[Stored data entries]
»»
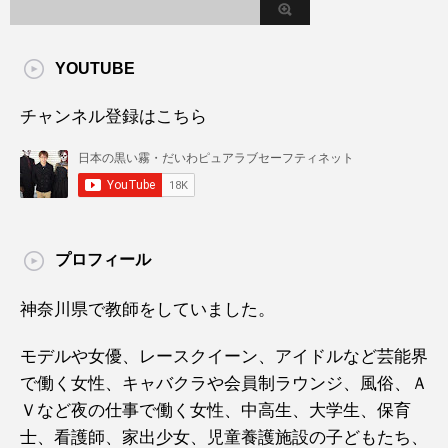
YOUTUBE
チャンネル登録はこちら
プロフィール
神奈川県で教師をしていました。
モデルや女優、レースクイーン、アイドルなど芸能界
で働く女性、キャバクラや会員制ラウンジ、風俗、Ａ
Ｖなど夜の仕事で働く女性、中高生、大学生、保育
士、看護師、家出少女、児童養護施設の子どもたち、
««
»»
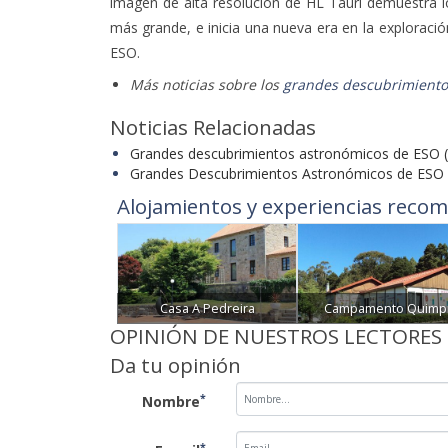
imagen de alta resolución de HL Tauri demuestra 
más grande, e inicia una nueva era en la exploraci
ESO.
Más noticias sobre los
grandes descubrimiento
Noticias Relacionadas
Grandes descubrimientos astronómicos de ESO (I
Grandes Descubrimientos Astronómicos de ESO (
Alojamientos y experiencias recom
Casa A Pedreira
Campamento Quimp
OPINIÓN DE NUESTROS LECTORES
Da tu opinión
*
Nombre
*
««
»»
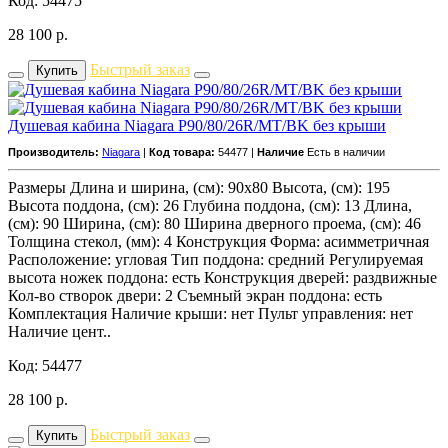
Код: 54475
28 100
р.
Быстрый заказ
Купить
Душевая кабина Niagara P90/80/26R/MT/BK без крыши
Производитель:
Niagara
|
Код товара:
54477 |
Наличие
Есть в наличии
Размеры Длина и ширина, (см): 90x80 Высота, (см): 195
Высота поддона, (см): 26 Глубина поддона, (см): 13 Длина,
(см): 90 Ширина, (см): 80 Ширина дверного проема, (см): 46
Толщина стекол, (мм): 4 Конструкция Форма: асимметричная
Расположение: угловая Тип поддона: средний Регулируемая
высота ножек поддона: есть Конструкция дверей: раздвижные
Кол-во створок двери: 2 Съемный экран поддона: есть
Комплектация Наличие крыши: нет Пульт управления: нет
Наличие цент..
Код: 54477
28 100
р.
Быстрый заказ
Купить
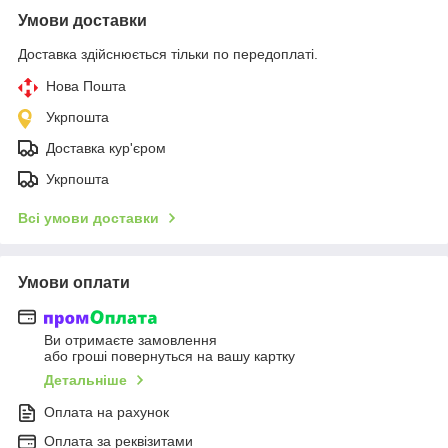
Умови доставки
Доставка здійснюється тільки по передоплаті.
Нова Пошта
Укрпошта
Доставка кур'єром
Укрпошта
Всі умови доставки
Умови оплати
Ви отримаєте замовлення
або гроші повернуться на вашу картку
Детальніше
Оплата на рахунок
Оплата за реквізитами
««
**What to do:** Among the entries above, copy exactly only the lines starting with the one containing "Есть в наличии" and going through the one containing "Расположение: угловая Тип", both ends included.

**Written solution:**
Есть в наличии
Размеры Длина и ширина, (см): 90x80 Высота, (см): 195
Высота поддона, (см): 26 Глубина поддона, (см): 13 Длина,
(см): 90 Ширина, (см): 80 Ширина дверного проема, (см): 46
Толщина стекол, (мм): 4 Конструкция Форма: асимметричная
Расположение: угловая Тип поддона: средний Регулируемая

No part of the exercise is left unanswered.